Maybe this is the right thread to ask. If you were in the market for a new Mac (eg MacBook Pro), would you go for the 100+GB RAM option for running LLMs locally? Or is the difference between heavily quantized models and their unquantized versions so small, and progress so fast, that it wouldn’t be worth it?
也许这是提问的正确帖子。如果你打算购买一台新的 Mac(例如 MacBook Pro),你会选择 100+GB RAM 的选项来本地运行LLMs吗?或者,量化模型和它们的非量化版本之间的差异如此之小,进步如此之快,以至于它不值得吗?

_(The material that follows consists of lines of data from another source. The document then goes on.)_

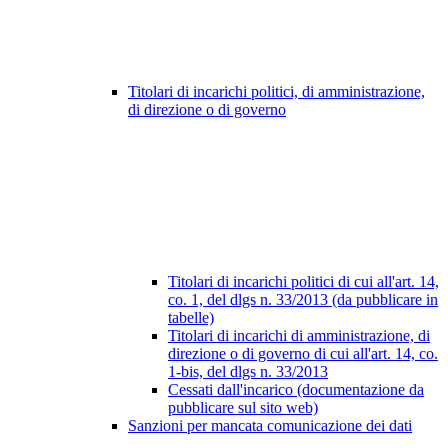
Titolari di incarichi politici, di amministrazione,
di direzione o di governo
Titolari di incarichi politici di cui all'art. 14,
co. 1, del dlgs n. 33/2013 (da pubblicare in
tabelle)
Titolari di incarichi di amministrazione, di
direzione o di governo di cui all'art. 14, co.
1-bis, del dlgs n. 33/2013
Cessati dall'incarico (documentazione da
pubblicare sul sito web)
Sanzioni per mancata comunicazione dei dati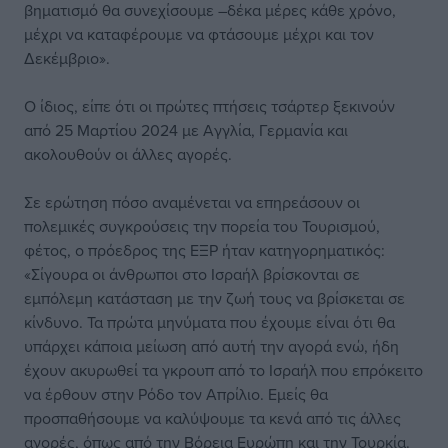
βηματισμό θα συνεχίσουμε –δέκα μέρες κάθε χρόνο,
μέχρι να καταφέρουμε να φτάσουμε μέχρι και τον
Δεκέμβριο».
Ο ίδιος, είπε ότι οι πρώτες πτήσεις τσάρτερ ξεκινούν
από 25 Μαρτίου 2024 με Αγγλία, Γερμανία και
ακολουθούν οι άλλες αγορές.
Σε ερώτηση πόσο αναμένεται να επηρεάσουν οι
πολεμικές συγκρούσεις την πορεία του Τουρισμού,
φέτος, ο πρόεδρος της ΕΞΡ ήταν κατηγορηματικός:
«Σίγουρα οι άνθρωποι στο Ισραήλ βρίσκονται σε
εμπόλεμη κατάσταση με την ζωή τους να βρίσκεται σε
κίνδυνο. Τα πρώτα μηνύματα που έχουμε είναι ότι θα
υπάρχει κάποια μείωση από αυτή την αγορά ενώ, ήδη
έχουν ακυρωθεί τα γκρουπ από το Ισραήλ που επρόκειτο
να έρθουν στην Ρόδο τον Απρίλιο. Εμείς θα
προσπαθήσουμε να καλύψουμε τα κενά από τις άλλες
αγορές, όπως από την Βόρεια Ευρώπη και την Τουρκία.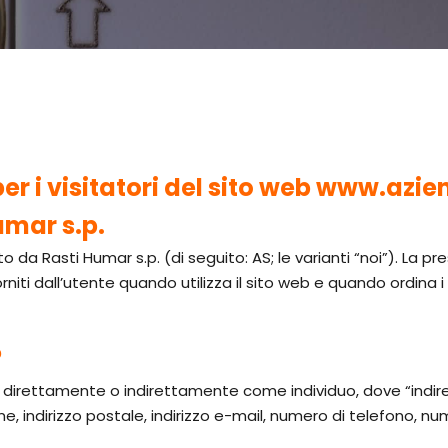
per i visitatori del sito web www.azi
Humar s.p.
da Rasti Humar s.p. (di seguito: AS; le varianti “noi”). La pr
niti dall’utente quando utilizza il sito web e quando ordina i se
?
cano direttamente o indirettamente come individuo, dove “ind
, indirizzo postale, indirizzo e-mail, numero di telefono, num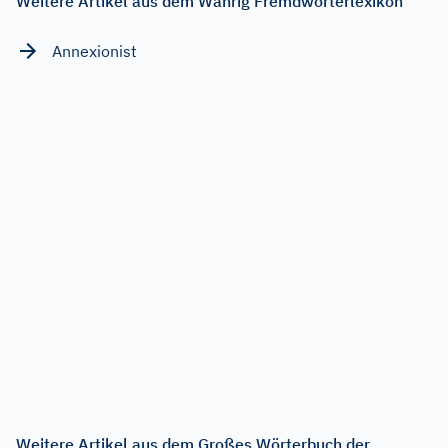
Weitere Artikel aus dem Wahrig Fremdwörterlexikon
Annexionist
Weitere Artikel aus dem Großes Wörterbuch der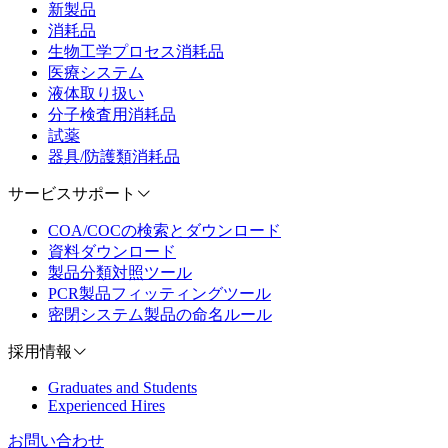
新製品
消耗品
生物工学プロセス消耗品
医療システム
液体取り扱い
分子検査用消耗品
試薬
器具/防護類消耗品
サービスサポート
COA/COCの検索とダウンロード
資料ダウンロード
製品分類対照ツール
PCR製品フィッティングツール
密閉システム製品の命名ルール
採用情報
Graduates and Students
Experienced Hires
お問い合わせ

I think it's worth it, although it might be best to wait for the next iteration: there's rumors the M4 Macs will support up to 512GB of memory [1].
我认为这是值得的,尽管最好等待下一代:有传言 M4 Macs 将支持高达 512GB 的内存[1]。

The current 128GB (e.g. M3 Max) and 192GB (e.g. M2 Ultra) Macs run these large models. For example on the M2 Ultra, the Qwen 110B model, 4-bit quantized, gets almost 10 t/s using Ollama [2] and other tools built with llama.cpp.
当前的 128GB(例如 M3 Max)和 192GB(例如 M2 Ultra)的 Mac 可以运行这些大型模型。例如在 M2 Ultra 上,4 位量化的 Qwen 110B 模型,使用 Ollama [2]和其他用 llama.cpp 构建的工具,几乎可以达到 10 t/s。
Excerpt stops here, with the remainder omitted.